Non si placano gli attacchi hacker rivolti ad obiettivi sensibili dei paesi di tutta Europa. Il 25 luglio si è diffusa la notizia di un attacco che ha coinvolto l’Agenzia delle Entrate con conseguente furto di dati perpetrata dal gruppo hacker LockBit indicato come russo ma con ramificazioni in tutto il mondo. Come da modus operandi, i criminali avrebbero chiesto il pagamento di un riscatto a stretto giro avviando anche un countdown di cinque giorni, alla scadenza dei quali i dati sarebbero stati pubblicati in rete.
Tra i dati rubati pare che ci siano diversi documenti privati degli utenti AdE come scansioni, contratti ed altri file finanziari, dei quali verrà pubblicato un piccolo esempio per confermare il furto avvenuto. Fin qui nulla di nuovo rispetto a molti altri episodi simili già trattati ultimamente anche su questo blog.
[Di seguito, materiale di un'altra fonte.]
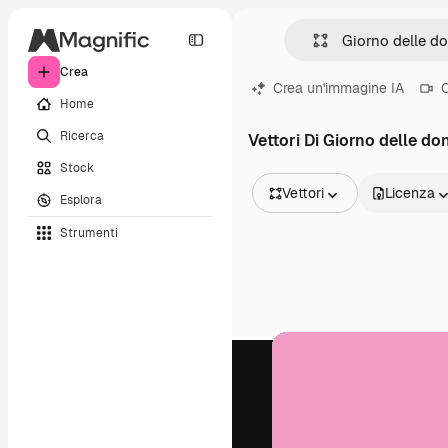
Crea
Crea un'immagine IA
C
Home
Ricerca
Vettori Di Giorno delle do
Stock
Vettori
Licenza
Esplora
Tutte le immagini
Strumenti
Vettori
Illustrazioni
Foto
PSD
Modelli
Mockup
Video
Clip video
Motion graphic
Modelli di video
Icone
Modelli 3D
Font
Col passare delle ore, però, si è creata una sorta di cortina di mistero, poiché nonostante la rivendicazione da parte di Lockbit 3.0, questo il nome esteso del gruppo hacker, Sogei, società che gestisce la piattaforma della AdE, ha comunicato che non si è verificato nessun attacco.
Per fare chiarezza, tuttavia, si sono attivate le autorità competenti insieme all’Agenzia per la Cybersecurity nazionale diretta da Stefano Baldoni, che nella serata del 25 luglio ha comunicato ai telegiornali che l’attacco potrebbe essere avvenuto ma non ai danni di AdE, bensì di qualche società satellite. Quello che si sa è che il gruppo Lockbit 3.0 agisce di norma mediante ransomware e solitamente le sue vittime, col tempo, confermano sempre di essere state colpite. Inizialmente, poi, gli attaccanti avevano denunciato il furto di 78 GB di archivi, ma col passare del tempo il database si è ingrossato ed è diventato di 100 GB.
Lockbit 3.0, come l’abbiamo chiamato finora, ha questo nome a causa dei diversi cambiamenti vissuti nel corso del tempo anche per migliorarsi e diventare sempre più letale. Poco tempo fa, infatti, è stato ultimato il passaggio dalla versione 2.0 alla 3.0 mediante un’azione molto simile a quella degli sviluppatori professionisti. In pratica, ha sottoposto a dei test il suo ransomware per capirne i punti deboli e migliorarlo ancora di più. Il programma, chiamato Bug Bounty, ha coinvolto un discreto numero di seguaci, che se avessero riscontrato qualsiasi irregolarità avrebbero ricevuto anche una ricompensa in denaro. Inoltre è stata data anche la possibilità di fare suggerimenti per quel che riguarda le strategie e la facilità di reperire i nomi dei responsabili di Lockbit 3.0.
Per tornare alla tematica principale dell’articolo, ancora non è chiaro chi sia stato attaccato mentre si può dire con quasi certezza che un’offensiva c’è stata ed è stata perpetrata mediante phishing. A tale proposito è importante ricordare che proteggersi da queste modalità di attacco non è affatto impossibile, ci sono delle buone pratiche da seguire a livello di educazione alla cybersecurity da unire però a servizi antivirus ed antispam di alto livello, reperibili ormai in modo semplice.